MG63 cells labeled (A, C-G) or not (B) with CellTracker Red CMTPX (red) were seeded at sparse density and infected at MOI 8 with S. aureus SH1000 expressing GFP (green) pre-labeled by eFluor-450 (blue). Following 2 hours of co-incubation, lysostaphin at 10 µg/mL was added to eliminate extracellular S. aureus. Concomitantly, cells were treated with rifampicin at 6 µg/mL and/or ciprofloxacin at 2, 5, or 10 µg/mL or left untreated. Time-lapse imaging was conducted over 24 hours with hourly acquisitions using automated confocal microscopy (A, C-G) or intracellular S. aureus were collected at 1 hpi and 24 hpi, and total number of S. aureus forming colonies on agar plate was investigated (B). (A, C) Quantification of infected cells based on intracellular S. aureus replication dynamics (RD) over an infection period of 24 hours. (B) Total number of intracellular S. aureus SH1000 forming colonies on plates. (D) Quantification of the S. aureus population size per cell over time represented by the total green (GFP) pixel count normalized per cell. Represent 1 experiment of 3 for easier readability. (E, F) Representative confocal images (E) and corresponding quantification of green (GFP) and blue (eFluor-450) fluorescence intensities over time (F). Images show a single osteoblastic cell infected by S. aureus SH1000 experiencing an arrested fast replicative phase under ciprofloxacin treatment at 2 µg/mL (scale bar = 10 µm). (G) Quantification of the proportion of arrested fast replicative phases relative to the total fast replicative events measured. Results were presented either as mean ± SD representing 9 individual values from 3 independent experiments (A: N = 1288, C: N = 745, G: N = 258 infected cells) or as 12 individual values from 4 independent experiments (B). One-way ANOVA with Dunnett’s correction for multiple post hoc comparisons with the control (A, C, G) or Two-way ANOVA test with Sidak’s correction for multiple comparisons post hoc test (B; p < 0.05: treatment, p < 0.0001: time): *p < 0.05, **p < 0.01, ****p < 0.0001.

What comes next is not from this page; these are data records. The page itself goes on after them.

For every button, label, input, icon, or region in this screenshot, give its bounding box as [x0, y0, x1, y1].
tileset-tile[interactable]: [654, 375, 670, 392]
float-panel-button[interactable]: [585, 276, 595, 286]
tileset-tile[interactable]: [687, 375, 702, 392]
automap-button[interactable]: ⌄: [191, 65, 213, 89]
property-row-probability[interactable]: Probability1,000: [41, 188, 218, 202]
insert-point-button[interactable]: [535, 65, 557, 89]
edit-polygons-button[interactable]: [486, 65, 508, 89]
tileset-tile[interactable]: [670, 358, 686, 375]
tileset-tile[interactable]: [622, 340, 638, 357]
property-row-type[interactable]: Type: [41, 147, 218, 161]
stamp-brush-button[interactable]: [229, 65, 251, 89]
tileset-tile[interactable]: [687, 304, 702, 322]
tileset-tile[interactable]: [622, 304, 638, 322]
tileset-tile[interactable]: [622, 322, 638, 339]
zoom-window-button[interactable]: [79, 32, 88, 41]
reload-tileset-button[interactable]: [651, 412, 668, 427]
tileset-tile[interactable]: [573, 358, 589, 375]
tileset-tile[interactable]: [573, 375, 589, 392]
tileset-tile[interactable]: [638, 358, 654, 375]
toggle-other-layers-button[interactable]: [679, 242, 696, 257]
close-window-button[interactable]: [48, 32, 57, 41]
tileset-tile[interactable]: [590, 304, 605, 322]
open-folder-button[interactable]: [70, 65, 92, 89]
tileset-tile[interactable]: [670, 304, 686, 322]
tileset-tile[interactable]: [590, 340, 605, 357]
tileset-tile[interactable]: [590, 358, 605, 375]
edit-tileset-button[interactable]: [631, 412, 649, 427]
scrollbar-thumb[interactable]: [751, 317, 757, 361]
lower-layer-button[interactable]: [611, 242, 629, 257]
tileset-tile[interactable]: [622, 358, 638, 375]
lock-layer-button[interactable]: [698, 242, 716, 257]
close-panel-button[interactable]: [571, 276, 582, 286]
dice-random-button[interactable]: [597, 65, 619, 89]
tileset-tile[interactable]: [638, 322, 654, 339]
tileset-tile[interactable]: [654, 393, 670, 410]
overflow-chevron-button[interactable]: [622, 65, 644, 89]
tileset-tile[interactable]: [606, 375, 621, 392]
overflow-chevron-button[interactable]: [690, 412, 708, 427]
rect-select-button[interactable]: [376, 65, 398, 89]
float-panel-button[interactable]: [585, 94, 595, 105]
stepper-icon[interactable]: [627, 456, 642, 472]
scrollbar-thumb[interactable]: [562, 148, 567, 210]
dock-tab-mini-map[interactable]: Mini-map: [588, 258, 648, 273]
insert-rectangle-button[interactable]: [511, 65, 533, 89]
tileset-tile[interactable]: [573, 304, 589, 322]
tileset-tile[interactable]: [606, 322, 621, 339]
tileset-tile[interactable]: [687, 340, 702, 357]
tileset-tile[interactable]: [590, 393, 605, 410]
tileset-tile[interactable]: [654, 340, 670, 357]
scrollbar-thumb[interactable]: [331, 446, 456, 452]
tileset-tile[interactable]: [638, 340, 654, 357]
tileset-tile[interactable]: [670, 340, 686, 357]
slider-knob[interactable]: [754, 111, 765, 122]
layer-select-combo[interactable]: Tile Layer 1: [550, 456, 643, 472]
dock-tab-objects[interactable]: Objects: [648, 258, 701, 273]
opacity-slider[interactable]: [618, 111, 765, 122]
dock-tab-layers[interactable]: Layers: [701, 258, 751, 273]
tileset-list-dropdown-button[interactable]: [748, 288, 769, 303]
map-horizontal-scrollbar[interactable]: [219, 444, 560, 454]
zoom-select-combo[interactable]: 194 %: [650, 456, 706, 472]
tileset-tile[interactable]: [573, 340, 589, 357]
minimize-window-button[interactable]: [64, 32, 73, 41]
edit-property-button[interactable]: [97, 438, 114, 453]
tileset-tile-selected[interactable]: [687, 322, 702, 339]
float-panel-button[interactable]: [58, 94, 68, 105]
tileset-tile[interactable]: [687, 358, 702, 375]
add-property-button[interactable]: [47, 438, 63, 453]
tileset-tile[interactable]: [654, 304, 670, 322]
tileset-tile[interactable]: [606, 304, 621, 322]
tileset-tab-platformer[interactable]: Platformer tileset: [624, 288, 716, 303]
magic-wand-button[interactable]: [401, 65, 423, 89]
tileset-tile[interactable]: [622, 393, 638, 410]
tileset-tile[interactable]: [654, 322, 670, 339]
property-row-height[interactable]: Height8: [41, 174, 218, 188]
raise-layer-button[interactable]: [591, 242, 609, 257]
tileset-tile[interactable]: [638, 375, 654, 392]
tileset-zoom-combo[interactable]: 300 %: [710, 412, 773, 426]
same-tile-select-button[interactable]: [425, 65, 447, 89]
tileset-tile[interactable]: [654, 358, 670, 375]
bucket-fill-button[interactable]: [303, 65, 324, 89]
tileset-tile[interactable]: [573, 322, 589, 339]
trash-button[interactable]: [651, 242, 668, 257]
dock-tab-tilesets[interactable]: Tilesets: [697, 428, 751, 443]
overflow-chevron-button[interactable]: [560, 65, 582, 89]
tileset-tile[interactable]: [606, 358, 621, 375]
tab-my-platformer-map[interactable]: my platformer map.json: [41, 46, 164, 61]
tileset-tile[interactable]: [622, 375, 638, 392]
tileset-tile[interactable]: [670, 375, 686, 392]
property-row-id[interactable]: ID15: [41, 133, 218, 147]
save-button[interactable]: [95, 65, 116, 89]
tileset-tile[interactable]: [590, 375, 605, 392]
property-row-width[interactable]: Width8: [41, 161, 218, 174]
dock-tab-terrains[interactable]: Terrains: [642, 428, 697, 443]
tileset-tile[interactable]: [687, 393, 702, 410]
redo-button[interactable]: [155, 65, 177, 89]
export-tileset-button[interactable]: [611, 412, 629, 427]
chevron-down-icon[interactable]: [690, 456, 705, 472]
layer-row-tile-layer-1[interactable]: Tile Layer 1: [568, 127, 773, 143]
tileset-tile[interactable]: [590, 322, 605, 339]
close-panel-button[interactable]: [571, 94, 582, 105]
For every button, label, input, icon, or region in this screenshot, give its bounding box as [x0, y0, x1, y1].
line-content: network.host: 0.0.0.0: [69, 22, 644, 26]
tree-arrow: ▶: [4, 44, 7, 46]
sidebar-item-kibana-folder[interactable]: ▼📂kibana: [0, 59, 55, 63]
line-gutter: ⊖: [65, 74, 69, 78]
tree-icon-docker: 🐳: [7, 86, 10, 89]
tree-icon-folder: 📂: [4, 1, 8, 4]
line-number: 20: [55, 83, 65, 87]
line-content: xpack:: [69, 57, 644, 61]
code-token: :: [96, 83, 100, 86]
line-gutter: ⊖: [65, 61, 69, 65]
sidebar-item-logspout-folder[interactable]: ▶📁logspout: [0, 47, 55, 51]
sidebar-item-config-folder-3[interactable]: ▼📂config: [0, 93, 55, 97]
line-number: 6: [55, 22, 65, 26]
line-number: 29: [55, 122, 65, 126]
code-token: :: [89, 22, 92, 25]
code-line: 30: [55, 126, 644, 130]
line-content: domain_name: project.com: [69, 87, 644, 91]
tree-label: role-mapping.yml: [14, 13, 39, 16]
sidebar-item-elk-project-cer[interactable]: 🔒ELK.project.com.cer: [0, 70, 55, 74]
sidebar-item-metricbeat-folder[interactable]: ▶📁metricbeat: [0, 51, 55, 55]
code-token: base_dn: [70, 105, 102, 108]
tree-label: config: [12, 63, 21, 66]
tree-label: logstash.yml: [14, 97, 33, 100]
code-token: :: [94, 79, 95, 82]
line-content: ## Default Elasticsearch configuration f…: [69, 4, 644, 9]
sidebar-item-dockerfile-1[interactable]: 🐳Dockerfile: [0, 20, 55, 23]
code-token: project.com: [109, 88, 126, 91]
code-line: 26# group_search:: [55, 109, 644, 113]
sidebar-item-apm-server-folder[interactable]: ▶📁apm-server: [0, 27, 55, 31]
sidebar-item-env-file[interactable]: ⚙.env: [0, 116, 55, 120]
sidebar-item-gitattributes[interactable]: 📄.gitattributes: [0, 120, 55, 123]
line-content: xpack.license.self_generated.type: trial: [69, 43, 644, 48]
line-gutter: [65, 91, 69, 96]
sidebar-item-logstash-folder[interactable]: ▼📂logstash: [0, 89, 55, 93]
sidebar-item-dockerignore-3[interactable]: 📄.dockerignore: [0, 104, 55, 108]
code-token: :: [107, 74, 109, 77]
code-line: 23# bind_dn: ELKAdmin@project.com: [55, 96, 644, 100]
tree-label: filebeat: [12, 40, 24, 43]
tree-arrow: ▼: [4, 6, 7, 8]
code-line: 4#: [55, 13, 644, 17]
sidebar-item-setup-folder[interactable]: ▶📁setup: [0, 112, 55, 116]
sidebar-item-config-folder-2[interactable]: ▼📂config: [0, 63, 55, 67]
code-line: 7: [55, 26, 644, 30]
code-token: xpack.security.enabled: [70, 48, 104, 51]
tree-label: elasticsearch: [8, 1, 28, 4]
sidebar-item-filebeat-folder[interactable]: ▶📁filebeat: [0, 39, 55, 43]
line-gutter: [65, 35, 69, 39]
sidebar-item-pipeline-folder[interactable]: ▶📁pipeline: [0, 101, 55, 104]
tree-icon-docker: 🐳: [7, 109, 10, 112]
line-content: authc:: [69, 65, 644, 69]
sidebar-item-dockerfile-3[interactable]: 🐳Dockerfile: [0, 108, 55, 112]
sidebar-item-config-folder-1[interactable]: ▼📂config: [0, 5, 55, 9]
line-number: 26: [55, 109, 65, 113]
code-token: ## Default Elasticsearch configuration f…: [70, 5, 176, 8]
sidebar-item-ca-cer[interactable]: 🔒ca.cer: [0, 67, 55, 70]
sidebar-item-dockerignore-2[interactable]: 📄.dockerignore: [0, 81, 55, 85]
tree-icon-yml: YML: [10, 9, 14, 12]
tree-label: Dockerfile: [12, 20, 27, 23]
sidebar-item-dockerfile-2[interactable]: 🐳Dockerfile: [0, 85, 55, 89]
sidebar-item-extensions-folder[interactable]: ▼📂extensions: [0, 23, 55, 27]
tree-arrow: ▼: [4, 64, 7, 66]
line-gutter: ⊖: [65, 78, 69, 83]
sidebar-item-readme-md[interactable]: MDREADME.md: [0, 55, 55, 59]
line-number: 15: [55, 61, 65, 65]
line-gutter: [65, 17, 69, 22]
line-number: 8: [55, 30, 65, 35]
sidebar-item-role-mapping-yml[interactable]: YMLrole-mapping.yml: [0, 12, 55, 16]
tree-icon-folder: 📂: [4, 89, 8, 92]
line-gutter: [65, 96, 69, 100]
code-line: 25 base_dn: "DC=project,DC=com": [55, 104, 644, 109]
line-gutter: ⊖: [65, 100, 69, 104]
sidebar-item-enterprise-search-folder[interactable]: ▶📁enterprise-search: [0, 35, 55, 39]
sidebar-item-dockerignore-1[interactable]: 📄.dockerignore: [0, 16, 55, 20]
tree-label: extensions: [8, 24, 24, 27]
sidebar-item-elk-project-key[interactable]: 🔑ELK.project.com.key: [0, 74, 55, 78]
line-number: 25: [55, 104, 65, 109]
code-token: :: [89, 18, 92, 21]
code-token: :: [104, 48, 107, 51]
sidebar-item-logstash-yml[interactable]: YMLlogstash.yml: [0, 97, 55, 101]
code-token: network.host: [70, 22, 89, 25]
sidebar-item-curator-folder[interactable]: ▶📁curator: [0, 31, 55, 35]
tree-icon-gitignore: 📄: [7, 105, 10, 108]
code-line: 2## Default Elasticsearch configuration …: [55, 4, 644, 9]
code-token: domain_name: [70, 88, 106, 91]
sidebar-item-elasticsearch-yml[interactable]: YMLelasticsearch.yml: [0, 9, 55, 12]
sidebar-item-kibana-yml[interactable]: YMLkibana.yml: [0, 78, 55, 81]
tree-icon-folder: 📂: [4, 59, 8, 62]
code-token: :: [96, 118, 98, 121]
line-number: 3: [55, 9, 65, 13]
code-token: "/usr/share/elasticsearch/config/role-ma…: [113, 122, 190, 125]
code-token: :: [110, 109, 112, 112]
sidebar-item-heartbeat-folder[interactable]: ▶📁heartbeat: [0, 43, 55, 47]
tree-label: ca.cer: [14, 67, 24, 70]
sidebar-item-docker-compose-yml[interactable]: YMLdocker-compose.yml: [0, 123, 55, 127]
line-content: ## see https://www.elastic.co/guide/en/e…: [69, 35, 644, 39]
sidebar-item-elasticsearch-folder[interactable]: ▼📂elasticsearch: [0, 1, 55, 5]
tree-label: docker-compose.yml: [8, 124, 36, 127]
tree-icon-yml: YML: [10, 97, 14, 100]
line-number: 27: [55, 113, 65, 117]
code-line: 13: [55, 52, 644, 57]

Fig 7. Model of the intracellular S. aureus replication dynamics and corresponding antibiotics impact.

After S. aureus internalization by osteoblastic cells, the entire intracellular bacterial population can remain quiescent, forming the exclusively non-replicative host cell subset. It is the most represented over time for all the tested strains. Within the host cells, at least one S. aureus can transition from quiescence to slow or fast replication. This transition occurs gradually over the time course of the infection. Host cells are classified into 3 groups depending on the fast replicative phase pattern: (i) “classical” leading to host cell lysis and the subsequent release of intracellular S. aureus; (ii) “aborted” where the S. aureus signal disappears without impacting the host cell phenotype; (iii) “arrested” where S. aureus experience a growth arrest inside phenotypically unaltered host cell. The rates of transitioning as well as the patterns and intensities of fast replicative phases are strain-dependent. Survival to rifampicin treatment exhibits a population-wide strain-independent predominant or exclusive non-replicative profile. In contrast, ciprofloxacin treatment induces arrested fast replicative phase in a concentration-dependent manner. The combination of both antibiotics does not show superiority compared to rifampicin alone.